Sensex rallies 848 pts, Nifty above 17,500 on Budget day

Tata Steel was the top gainer in the Sensex pack, zooming 7.57%, followed by Sun Pharma, IndusInd Bank, L&T, UltraCement, ITC and HCL Tech

February 01, 2022 06:10 pm | Updated 09:34 pm IST - Mumbai

Stock market in India saw a surge on the back of the Union Budget presented by FM Nirmala Sitharaman, which is said to be focused heavily on capital expenditure. File

Stock market in India saw a surge on the back of the Union Budget presented by FM Nirmala Sitharaman, which is said to be focused heavily on capital expenditure. File

The Sensex soared 848 points while the Nifty reclaimed the 17,500-mark on Tuesday after Finance Minister Nirmala Sitharaman unveiled a bigger, ₹39.45-lakh crore Budget, with higher spending on infrastructure to spur economic recovery and create jobs.

Metal, realty and cement stocks saw robust buying, while selling in auto and telecom counters capped the gains.

After a strong start, the BSE Sensex succumbed to a sudden bout of selling following the Budget presentation, but staged an immediate rebound to end 848.40 points or 1.46% higher at 58,862.57, marking its second straight session of gains. On similar lines, the broader NSE Nifty surged 237 points or 1.37% to end at 17,576.85. Tata Steel hogged the limelight in the Sensex pack, zooming 7.57%, followed by Sun Pharma, IndusInd Bank, L&T, UltraCement, ITC, Titan and HCL Tech.

In contrast, M&M, PowerGrid, SBI, Bharti Airtel, NTPC, Maruti and Reliance closed in the red, shedding up to 1.67%.

Ms. Sitharaman on Tuesday presented her fourth Budget, with higher spending on sectors ranging from highways to affordable housing with a view to fire up the key engines of the economy to help sustain a world-beating recovery from the pandemic.

‘Some balance missing’

“It is a long-term growth oriented budget which the market has welcomed, given no headroom for cautiousness and populist measures. It is expected to support growth in the future; however, it is missing some balancing measures in the context of current inflationary and slowing economy,” said Vinod Nair, Head of Research at Geojit Financial Services.

“High capex, fiscal deficit and borrowing plans in the background of a high inflation, commodity and oil prices and rising interest rates will be challenges in the short to medium-term.”

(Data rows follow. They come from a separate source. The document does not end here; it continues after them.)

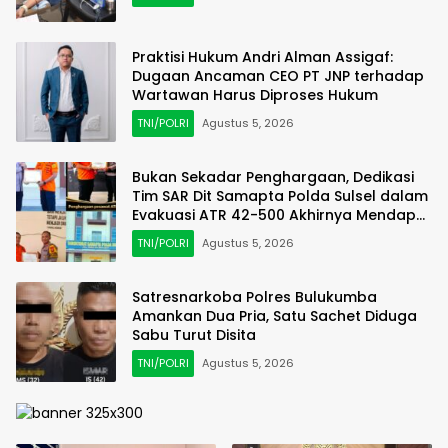
Praktisi Hukum Andri Alman Assigaf:
Dugaan Ancaman CEO PT JNP terhadap
Wartawan Harus Diproses Hukum
TNI/POLRI
Agustus 5, 2026
Bukan Sekadar Penghargaan, Dedikasi
Tim SAR Dit Samapta Polda Sulsel dalam
Evakuasi ATR 42-500 Akhirnya Mendapat
Apresiasi Basarnas
TNI/POLRI
Agustus 5, 2026
Satresnarkoba Polres Bulukumba
Amankan Dua Pria, Satu Sachet Diduga
Sabu Turut Disita
TNI/POLRI
Agustus 5, 2026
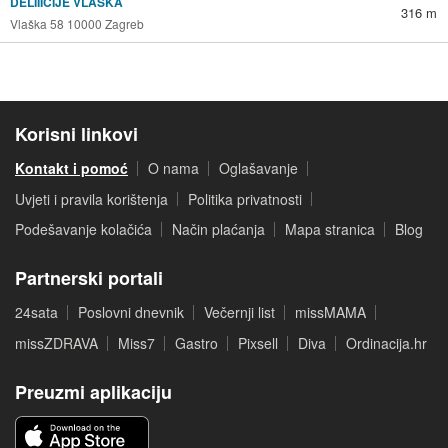
DELIIICIJE VLAŠKA
316 m
Vlaška 58 10000 Zagreb
Korisni linkovi
Kontakt i pomoć
O nama
Oglašavanje
Uvjeti i pravila korištenja
Politika privatnosti
Podešavanje kolačića
Način plaćanja
Mapa stranica
Blog
Partnerski portali
24sata
Poslovni dnevnik
Večernji list
missMAMA
missZDRAVA
Miss7
Gastro
Pixsell
Diva
Ordinacija.hr
Preuzmi aplikaciju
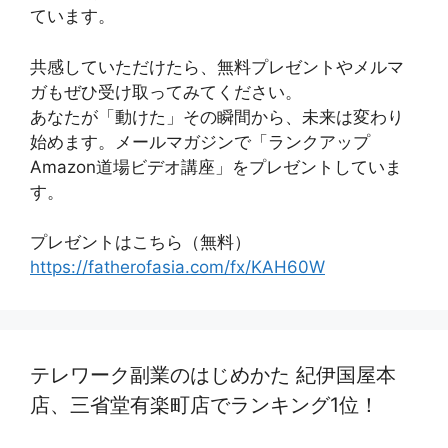
ています。
共感していただけたら、無料プレゼントやメルマ
ガもぜひ受け取ってみてください。
あなたが「動けた」その瞬間から、未来は変わり
始めます。メールマガジンで「ランクアップ
Amazon道場ビデオ講座」をプレゼントしていま
す。
プレゼントはこちら（無料）
https://fatherofasia.com/fx/KAH60W
テレワーク副業のはじめかた 紀伊国屋本
店、三省堂有楽町店でランキング1位！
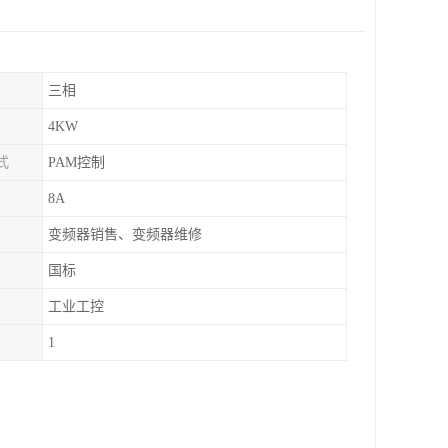
三相
4KW
式
PAM控制
8A
变频器销售、变频器维修
国标
工业工控
1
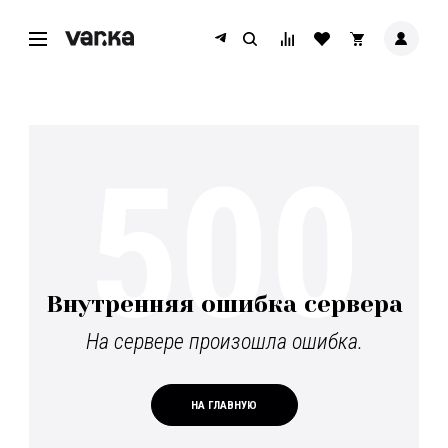
500
Внутренняя ошибка сервера
На сервере произошла ошибка.
НА ГЛАВНУЮ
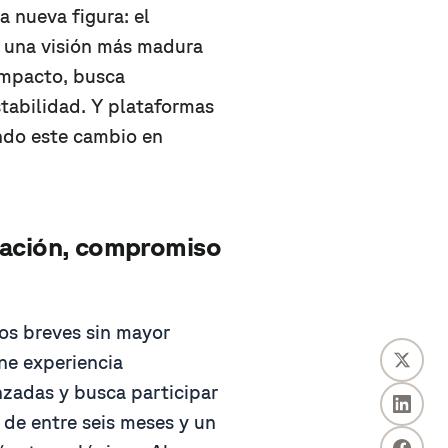
 nueva figura: el
n una visión más madura
 impacto, busca
stabilidad. Y plataformas
ando este cambio en
zación, compromiso
os breves sin mayor
ne experiencia
zadas y busca participar
 de entre seis meses y un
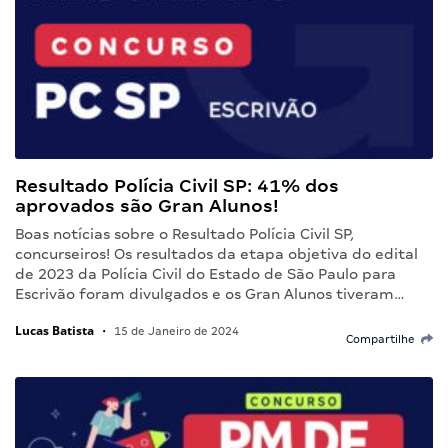
Resultado Polícia Civil SP: 41% dos
aprovados são Gran Alunos!
Boas notícias sobre o Resultado Polícia Civil SP,
concurseiros! Os resultados da etapa objetiva do edital
de 2023 da Polícia Civil do Estado de São Paulo para
Escrivão foram divulgados e os Gran Alunos tiveram…
Lucas Batista
•
15 de Janeiro de 2024
Compartilhe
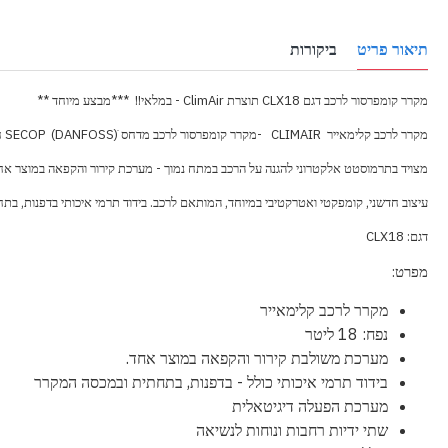
תיאור פריט
ביקורות
מקרר קומפרסור לרכב דגם CLX18 תוצרת ClimAir - במלאי!! ***מבצע מיוחד **
מקרר לרכב קלימאייר CLIMAIR -מקרר קומפרסור לרכב מדחס ׁ(SECOP
(DANFOSS
ח
מצויד בתרמוסטט אלקטרוני להגנה על הרכב במתח נמוך - מערכת קירור והקפאה במוצר אחד!
עיצוב חדשני, קומפקטי ואטרקטיבי במיוחד, המותאם לרכב. בידוד תרמי איכותי בדפנות, בתחתית וב
דגם: CLX18
מפרט:
מקרר לרכב קלימאייר
נפח: 18 ליטר
מערכת משולבת קירור והקפאה במוצר אחד.
בידוד תרמי איכותי כולל - בדפנות, בתחתית ובמכסה המקרר
מערכת הפעלה דיגיטאלית
שתי ידיות רחבות ונוחות לנשיאה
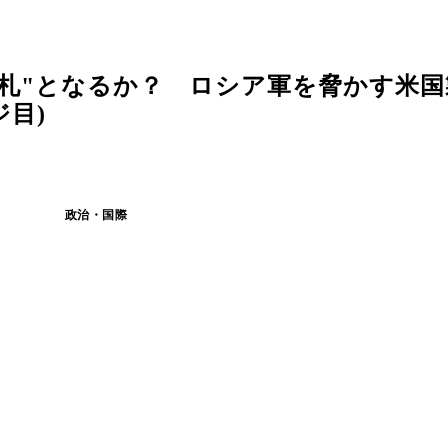
札"となるか？ ロシア軍を脅かす米国
目)
政治・国際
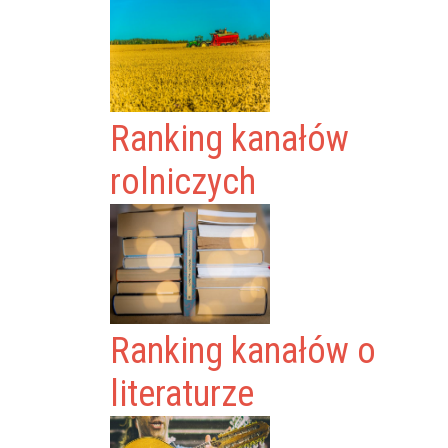
Ranking kanałów
rolniczych
Ranking kanałów o
literaturze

“The Finance Minister provided a springboard for an investment cycle with the highest ever share of capex, focus on the development of national manufacturing capabilities and clean energy, tax rationalisation with no new taxes while maintaining its continuous growth focus on Aatmanirbhar Bharat,” said Ashishkumar Chauhan, MD and CEO, BSE.

Sector-wise, the BSE metal index soared 4.92%, followed by basic materials, capital goods, FMCG, healthcare, realty, industrials and information technology.

However, oil & gas, auto, energy and telecom lost up to 0.91%. The BSE smallcap and midcap gauges spurted as much as 1.08%. Global stocks began February on a firmer footing, spurred by overnight gains on Wall Street. Elsewhere in Asia, b Bourses in Hong Kong and Tokyo finished with gains.

Rupee slides

Markets in China and South Korea were closed for a holiday.

Stock exchanges in Europe were trading on a positive note in mid-session deals.

Meanwhile, international oil benchmark Brent crude slipped 0.24 per cent to USD 89.05 per barrel.The rupee pared its initial gains and settled 17 paise lower at 74.82 (provisional) against the U.S. dollar.

Foreign institutional investors (FIIs) remained net sellers in the capital markets, pulling out ₹3,624.48 crore on Monday.